Stored data entries

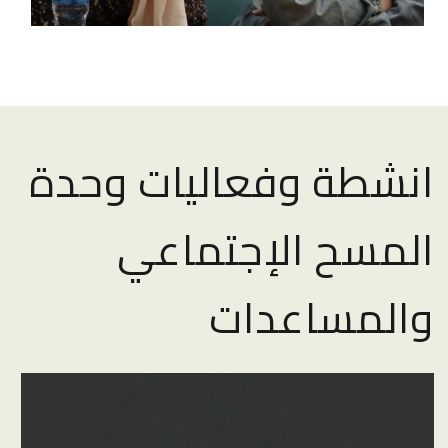
انشطة وفعاليات وحدة
المسح الإجتماعي
والمساعدات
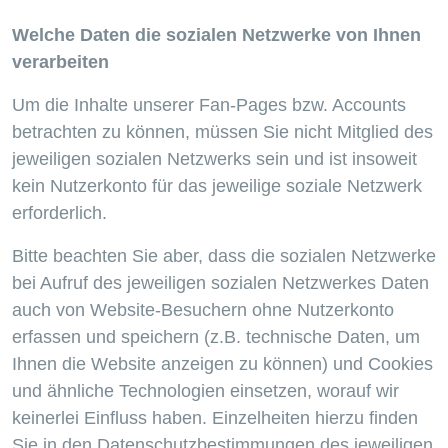
Welche Daten die sozialen Netzwerke von Ihnen
verarbeiten
Um die Inhalte unserer Fan-Pages bzw. Accounts
betrachten zu können, müssen Sie nicht Mitglied des
jeweiligen sozialen Netzwerks sein und ist insoweit
kein Nutzerkonto für das jeweilige soziale Netzwerk
erforderlich.
Bitte beachten Sie aber, dass die sozialen Netzwerke
bei Aufruf des jeweiligen sozialen Netzwerkes Daten
auch von Website-Besuchern ohne Nutzerkonto
erfassen und speichern (z.B. technische Daten, um
Ihnen die Website anzeigen zu können) und Cookies
und ähnliche Technologien einsetzen, worauf wir
keinerlei Einfluss haben. Einzelheiten hierzu finden
Sie in den Datenschutzbestimmungen des jeweiligen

EXERCISE DIRECTIONS
Exactly the lines from the one containing "erforderlich." through the last line of the records are to be transcribed, both endpoints included.

WRITTEN SOLUTION
erforderlich.
Bitte beachten Sie aber, dass die sozialen Netzwerke
bei Aufruf des jeweiligen sozialen Netzwerkes Daten
auch von Website-Besuchern ohne Nutzerkonto
erfassen und speichern (z.B. technische Daten, um
Ihnen die Website anzeigen zu können) und Cookies
und ähnliche Technologien einsetzen, worauf wir
keinerlei Einfluss haben. Einzelheiten hierzu finden
Sie in den Datenschutzbestimmungen des jeweiligen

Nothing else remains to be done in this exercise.